Sulla base di queste osservazioni è utile proporre un iter valutativo dell’atleta con aritmie ventricolari, articolato nei seguenti punti:
- scrupolosa ricerca di una cardiopatia organica associata all’aritmia,
- attento studio aritmologico degli atleti sintomatici (per sincope o cardiopalmo),
- cautela nell’indicazione e prescrizione di metodiche invasive negli atleti aritmici asintomatici, nei quali manca un vero end-point elettrofisiologico, a causa della difficoltà di attribuire ad una aritmia inducibile, potenzialment aspecifica, un rischio reale di morte improvvisa
- vale la pena sottolineare che tra le forme più pericolose rientrano proprio quelle aritmie ventricolari che, per assenza di ripercussioni sulla performance, consentono di praticare lo sport ad alto livello, esponendo l’atleta ad un reiterato rischio.
Negli atleti andranno considerate in modo benigno quelle forme “occasionali” di aritmie ventricolari, non ripetibili e non associate allo sforzo fisico (18) .

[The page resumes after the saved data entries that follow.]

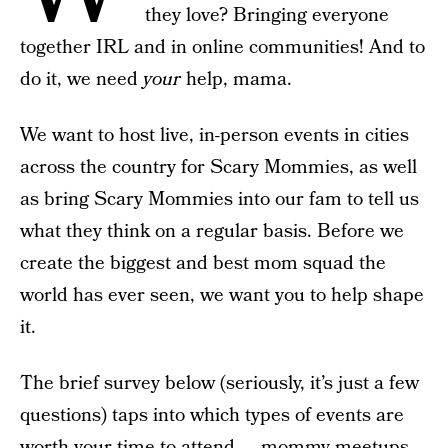
they love? Bringing everyone
together IRL and in online communities! And to
do it, we need
your
help, mama.
We want to host live, in-person events in cities
across the country for Scary Mommies, as well
as bring Scary Mommies into our fam to tell us
what they think on a regular basis. Before we
create the biggest and best mom squad the
world has ever seen, we want you to help shape
it.
The brief survey below (seriously, it’s just a few
questions) taps into which types of events are
worth your time to attend — mommy meetups,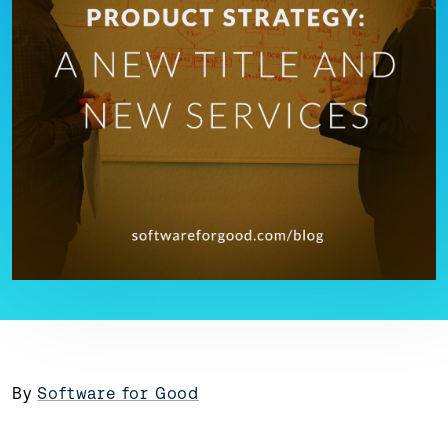
By
Software for Good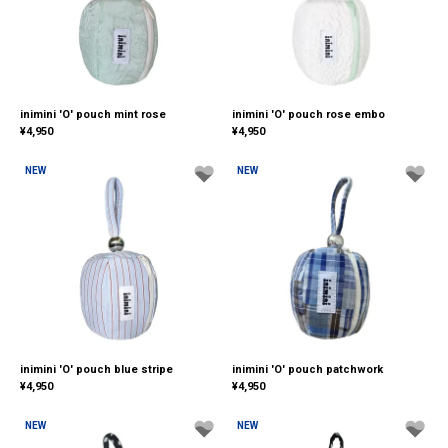
inimini 'O' pouch mint rose
inimini 'O' pouch rose embo
¥
4,950
¥
4,950
NEW
NEW
inimini 'O' pouch blue stripe
inimini 'O' pouch patchwork
¥
4,950
¥
4,950
NEW
NEW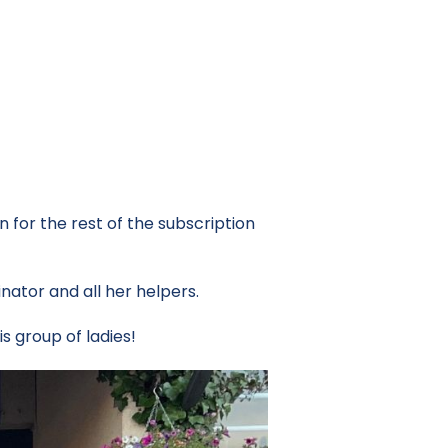
for the rest of the subscription
nator and all her helpers.
 group of ladies!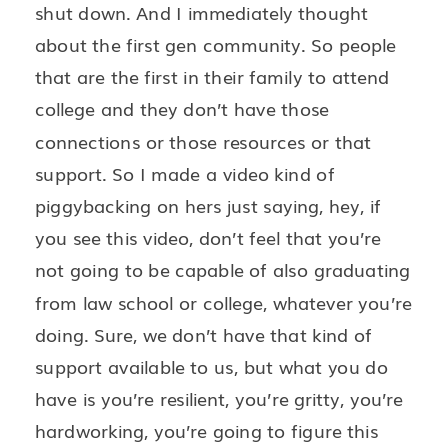
shut down. And I immediately thought
about the first gen community. So people
that are the first in their family to attend
college and they don’t have those
connections or those resources or that
support. So I made a video kind of
piggybacking on hers just saying, hey, if
you see this video, don’t feel that you’re
not going to be capable of also graduating
from law school or college, whatever you’re
doing. Sure, we don’t have that kind of
support available to us, but what you do
have is you’re resilient, you’re gritty, you’re
hardworking, you’re going to figure this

Screening Cardiologico Preventivo
L’esercizio fisico, come su ampiamente descritto, può scatenare eventi acuti cardiovascolari, tra i quali i più temibili sono la morte improvvisa e le sindromi coronariche acute. La probabilità che si verifichino eventi cardiovascolari durante esercizio fisico è più elevata nei pazienti affetti da cardiopatia, nei soggetti in età adulta/avanzata, in quelli sedentari e con fattori di rischio cardiovascolare e quando l’attività fisica è praticata ad intensità elevata. La probabilità, invece, è minore quando l’attività fisica è praticata a bassa intensità e nei soggetti che si allenano regolarmente. Il meccanismo attraverso cui l’attività fisica abituale esercita questo effetto protettivo nei confronti degli eventi acuti cardiovascolari ed in particolare della morte improvvisa, è legato probabilmente ad una maggiore stabilità elettrica del miocardio, con riduzione del rischio di aritmie ventricolari fatali. Allo scopo di ridurre il rischio di eventi cardiaci avversi, quindi, risulta importante eseguire un adeguato screening preventivo ed avviare i soggetti ad un graduale e progressivo condizionamento fisico, soprattutto se hanno cardiopatia nota, età avanzata, o fattori di rischio coronario (19). Ogni individuo, quindi, che si accinge ad iniziare una attività fisica regolare, dovrebbe essere sottoposto, preventivamente, ad una attenta valutazione cardiologia che deve essere ancora più accurata in caso di atleti, visto i grossi carichi di lavoro effettuati. E’ pensiero comune che attraverso un adeguato screening preventivo, si possa ridurre la probabilità di eventi cardiovascolari avversi, in modo da godere dei benefici dell’attività fisica senza incorrere nei rischi ad essa associati. Scopo dello screening preventivo è quello di scovare l’esistenza di cardiopatie clinicamente silenti in soggetti apparentemente sani, nonché in caso di cardiopatia clinicamente accertata, stratificare il rischio associato alla pratica dell’attività sportiva ed attivare gli interventi terapeutici necessari (20).
Conclusioni
Negli ultimi anni si è verificato un enorme incremento della popolarità di molti sport. Ne è derivato un aumento del numero di soggetti che giungono all’osservazione del medico presentando gli effetti cardiovascolari dell’allenamento. La conoscenza delle modificazioni cardiovascolari negli atleti è essenziale per evitare erronee diagnosi di cardiopatia.